2 November 2011
Dundee centre to join global research network
The University of Dundee's UNESCO Centre for Water Law, Policy and Science has joined a consortium of international institutions working to promote water diplomacy.
The Dundee centre was the only UK institution invited to join the new Research Coordination Network in Water Diplomacy, an evolving team of professionals, practitioners and academics undertaking top-level research and field-based experience in hydro-politics as part of an effort to prevent water conflicts around the world.
The Network will address complex water problems where natural, societal and political elements cross multiple boundaries. It will seek to create water knowledge by exploring and demonstrating the effectiveness of cooperative approaches to decision-making in water conflicts.
The Network has been funded the US’s National Science Foundation for five years, and will be led by Professor Shafiqul Islam of Tufts University, and Professor Lawrence Susskind from Massachusetts Institute of Technology, and will create a global network of water professionals
Professor Patricia Wouters, Director of the Dundee Centre, said that, as the project develops, their contribution will be to help identify both emerging research needs and knowledge gaps.
She said, 'This is a first-class honour for Dundee - to be included in the core group of this initiative, working with leading research and higher education institutions from around the world on addressing global water issues places us at the heart of the action in this field.
'We are thrilled that with the success of this proposal with the US National Science Foundation and look forward to working with our international partners to build a strong water diplomacy network that will promote regional peace and security and advance the fundamental freedoms of all through the peaceful management of shared water resources. Through the Dundee Water Law Water Leaders programme and our research in water law, policy and science, we hope to make our contribution in this critical area.'
Water diplomacy is as an increasingly vital way of preventing conflict over access to transboundary water resources. The likelihood of disputes will be exacerbated in coming years by climate change, and other environmental and political factors.

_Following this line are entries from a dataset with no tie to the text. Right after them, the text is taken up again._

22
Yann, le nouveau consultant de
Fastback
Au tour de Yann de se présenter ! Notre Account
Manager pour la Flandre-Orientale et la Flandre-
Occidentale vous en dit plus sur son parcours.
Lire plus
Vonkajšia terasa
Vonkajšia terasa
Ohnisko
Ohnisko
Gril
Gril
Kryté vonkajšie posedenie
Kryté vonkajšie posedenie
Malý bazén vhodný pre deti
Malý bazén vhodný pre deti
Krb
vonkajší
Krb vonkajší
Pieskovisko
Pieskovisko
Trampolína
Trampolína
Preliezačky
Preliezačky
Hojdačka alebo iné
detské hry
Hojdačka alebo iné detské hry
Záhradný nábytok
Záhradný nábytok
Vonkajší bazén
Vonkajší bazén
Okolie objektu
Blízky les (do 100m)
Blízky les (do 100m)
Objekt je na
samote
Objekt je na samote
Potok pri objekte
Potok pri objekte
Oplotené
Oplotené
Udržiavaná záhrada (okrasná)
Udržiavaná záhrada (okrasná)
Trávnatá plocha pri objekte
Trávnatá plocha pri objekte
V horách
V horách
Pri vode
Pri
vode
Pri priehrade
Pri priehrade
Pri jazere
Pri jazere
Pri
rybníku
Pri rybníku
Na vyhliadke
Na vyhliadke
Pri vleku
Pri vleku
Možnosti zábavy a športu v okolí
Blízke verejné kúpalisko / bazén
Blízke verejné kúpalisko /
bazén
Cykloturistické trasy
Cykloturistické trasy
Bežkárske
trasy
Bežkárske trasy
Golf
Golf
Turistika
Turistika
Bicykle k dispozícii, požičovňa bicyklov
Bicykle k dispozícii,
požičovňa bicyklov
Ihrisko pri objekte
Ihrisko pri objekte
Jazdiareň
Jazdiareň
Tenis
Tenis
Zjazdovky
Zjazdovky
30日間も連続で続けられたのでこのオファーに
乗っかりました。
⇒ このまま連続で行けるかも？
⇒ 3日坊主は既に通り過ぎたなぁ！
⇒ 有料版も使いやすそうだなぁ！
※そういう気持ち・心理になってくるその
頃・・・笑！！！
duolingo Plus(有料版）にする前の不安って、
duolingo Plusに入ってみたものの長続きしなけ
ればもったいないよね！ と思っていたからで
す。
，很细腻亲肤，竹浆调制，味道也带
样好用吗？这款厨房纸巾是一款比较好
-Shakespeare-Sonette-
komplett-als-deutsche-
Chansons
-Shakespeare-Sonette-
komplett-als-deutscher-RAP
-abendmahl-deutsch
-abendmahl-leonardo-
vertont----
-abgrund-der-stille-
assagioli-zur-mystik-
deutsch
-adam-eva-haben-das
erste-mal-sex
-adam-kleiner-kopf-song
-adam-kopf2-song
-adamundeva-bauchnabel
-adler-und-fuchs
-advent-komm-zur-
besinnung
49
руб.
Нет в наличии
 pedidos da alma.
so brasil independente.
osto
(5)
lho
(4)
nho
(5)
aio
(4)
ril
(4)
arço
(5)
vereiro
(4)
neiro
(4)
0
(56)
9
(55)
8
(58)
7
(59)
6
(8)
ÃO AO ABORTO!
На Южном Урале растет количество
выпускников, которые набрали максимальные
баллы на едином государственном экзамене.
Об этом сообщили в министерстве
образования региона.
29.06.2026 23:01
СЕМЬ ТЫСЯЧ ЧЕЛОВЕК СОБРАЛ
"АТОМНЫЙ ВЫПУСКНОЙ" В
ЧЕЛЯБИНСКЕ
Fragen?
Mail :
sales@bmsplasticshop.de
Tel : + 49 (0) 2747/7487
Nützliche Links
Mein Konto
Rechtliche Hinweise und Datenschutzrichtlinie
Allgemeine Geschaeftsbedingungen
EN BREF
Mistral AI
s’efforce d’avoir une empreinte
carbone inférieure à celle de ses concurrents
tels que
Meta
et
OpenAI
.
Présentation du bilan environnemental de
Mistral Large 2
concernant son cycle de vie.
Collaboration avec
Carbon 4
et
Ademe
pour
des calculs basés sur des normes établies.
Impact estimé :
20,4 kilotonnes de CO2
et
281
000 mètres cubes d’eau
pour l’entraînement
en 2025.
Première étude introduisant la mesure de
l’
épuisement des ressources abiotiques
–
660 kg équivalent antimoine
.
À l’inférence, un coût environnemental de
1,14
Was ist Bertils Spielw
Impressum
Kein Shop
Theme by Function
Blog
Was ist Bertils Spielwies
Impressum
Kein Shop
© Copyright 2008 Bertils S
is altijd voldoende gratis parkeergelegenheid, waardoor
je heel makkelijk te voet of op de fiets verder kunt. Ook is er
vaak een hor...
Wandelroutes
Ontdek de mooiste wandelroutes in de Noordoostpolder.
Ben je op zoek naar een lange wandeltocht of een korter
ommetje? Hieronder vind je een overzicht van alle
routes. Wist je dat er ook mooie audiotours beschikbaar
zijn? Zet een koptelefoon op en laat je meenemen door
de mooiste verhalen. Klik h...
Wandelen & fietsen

Dundee's expertise in this area is world-leading. Professor Wouters last month travelled to Rwanda to address a major conference aimed at kick-starting stalled treaty negotiations over access to the Nile basin resources.
Earlier this year, representatives of the Dundee Centre were invited to address a Global Water Security conference of the International Action Council. The IAC agreed a list of recommendations on addressing the global water crisis as 'one of the greatest challenges facing world leaders in the 21st century'.

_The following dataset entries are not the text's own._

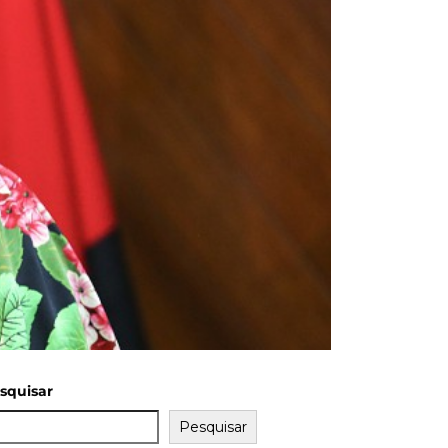
squisar
Pesquisar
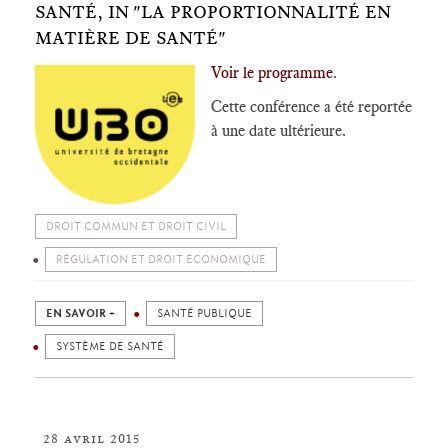
SANTÉ, IN "LA PROPORTIONNALITÉ EN
MATIÈRE DE SANTÉ"
Voir le programme
.
Cette conférence a été reportée
à une date ultérieure.
DROIT COMMUN ET DROIT CIVIL
RÉGULATION ET DROIT ÉCONOMIQUE
EN SAVOIR +
SANTÉ PUBLIQUE
SYSTÈME DE SANTÉ
28 avril 2015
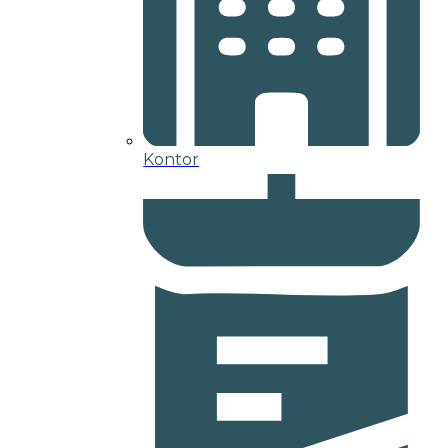
Kontor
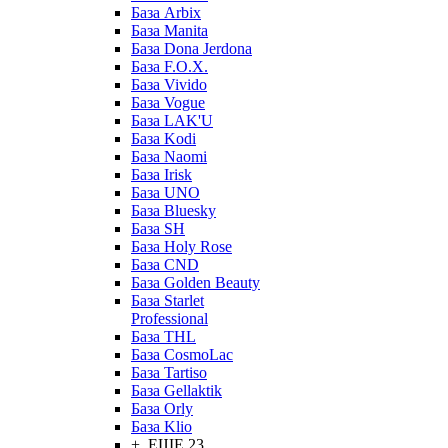
База Arbix
База Manita
База Dona Jerdona
База F.O.X.
База Vivido
База Vogue
База LAK'U
База Kodi
База Naomi
База Irisk
База UNO
База Bluesky
База SH
База Holy Rose
База CND
База Golden Beauty
База Starlet
Professional
База THL
База CosmoLac
База Tartiso
База Gellaktik
База Orly
База Klio
+ ЕЩЕ 23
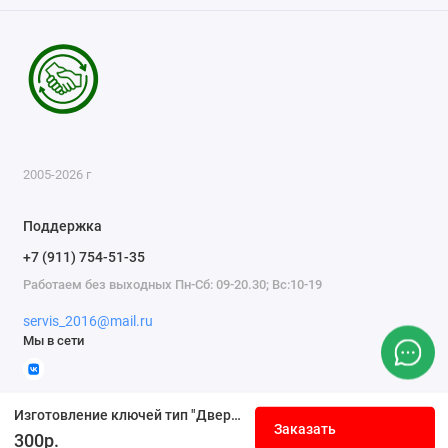
2005-2026 г
Поддержка
+7 (911) 754-51-35
Работаем без выходных Пн-Сб: 09-20.30; Вс:10-19
servis_2016@mail.ru
Мы в сети
Изготовление ключей тип "Дверная трубка"
Заказать
300р.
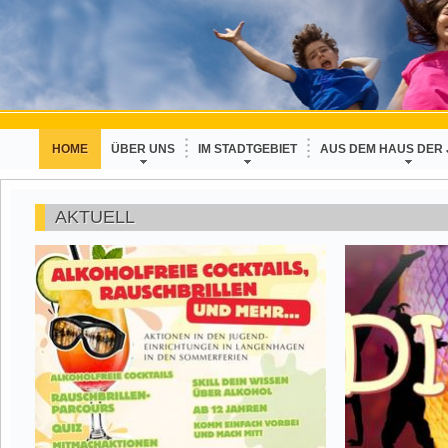
HOME
ÜBER UNS
IM STADTGEBIET
AUS DEM HAUS DER
AKTUELL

Included in those recommendations are inputs from Dundee on water leadership, the UN Watercourses convention, water law, water rights and the duty to cooperate, demonstrating the impact the Centre has at the very highest levels.
Notes to editors:
The UNESCO Centre for Water Law, Policy and Science operates under the auspices of UNESCO and forms part of Postgraduate School of Management and Policy at the University of Dundee.
The Centre is the world's only UNESCO Centre combining water law, policy and science; its multidisciplinary approach ensures that it is able to draw upon the full range of academic and practical expertise needed to affect real benefits for real rivers.
As part of UNESCO's International Hydrological Programme, the Centre is establishing a global network of basins to improve the links between hydrology and the needs of society.
The Centre is committed to local capacity building and an empowerment agenda; it is focussing its teaching resources on developing the next generation of global water leaders through its Water Law Water Leaders flexible educational programmes.
It was recently announced that Professor Wouters has been appointed Professor of International Water law at Xiamen law School in China. She will undertake this role in addition to her post at Dundee, and will help to educate the next generation of water leaders in the country under the Chinese Government's 'One-Thousand Talents' scheme.